Supplied data ▸
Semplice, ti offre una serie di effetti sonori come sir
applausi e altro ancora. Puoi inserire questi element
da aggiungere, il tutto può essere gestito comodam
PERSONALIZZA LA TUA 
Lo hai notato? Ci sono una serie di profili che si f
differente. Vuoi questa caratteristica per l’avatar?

* * *

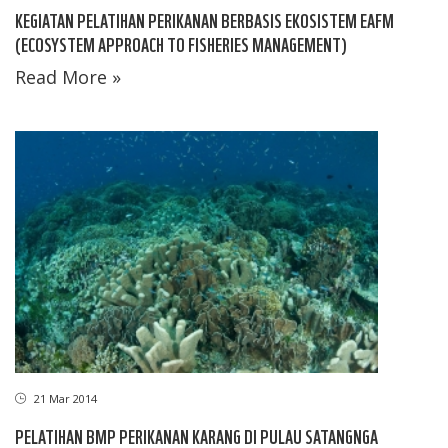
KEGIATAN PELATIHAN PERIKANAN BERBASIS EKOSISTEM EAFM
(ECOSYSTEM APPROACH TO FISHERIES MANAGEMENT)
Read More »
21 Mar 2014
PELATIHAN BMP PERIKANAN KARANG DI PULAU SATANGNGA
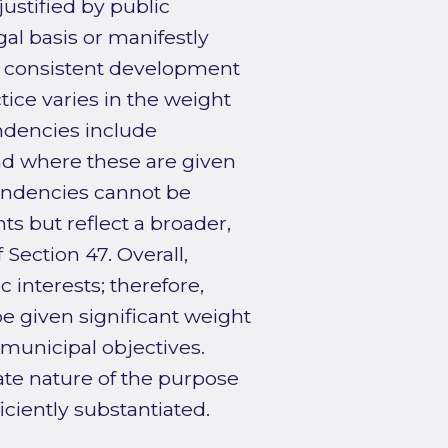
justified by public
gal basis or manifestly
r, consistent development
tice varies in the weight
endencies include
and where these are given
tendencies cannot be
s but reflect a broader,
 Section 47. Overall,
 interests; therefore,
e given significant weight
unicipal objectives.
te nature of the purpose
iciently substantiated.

What the task requires ▸ In the data above, find the line containing "KEGIATAN PELATIHAN PERIKANAN" and the line containing "iciently substantiated.". Repeat those two lines and everything between them exactly, minus the pictures.

Task answer ▸
KEGIATAN PELATIHAN PERIKANAN BERBASIS EKOSISTEM EAFM
(ECOSYSTEM APPROACH TO FISHERIES MANAGEMENT)
Read More »
21 Mar 2014
PELATIHAN BMP PERIKANAN KARANG DI PULAU SATANGNGA
justified by public
gal basis or manifestly
r, consistent development
tice varies in the weight
endencies include
and where these are given
tendencies cannot be
s but reflect a broader,
 Section 47. Overall,
 interests; therefore,
e given significant weight
unicipal objectives.
te nature of the purpose
iciently substantiated.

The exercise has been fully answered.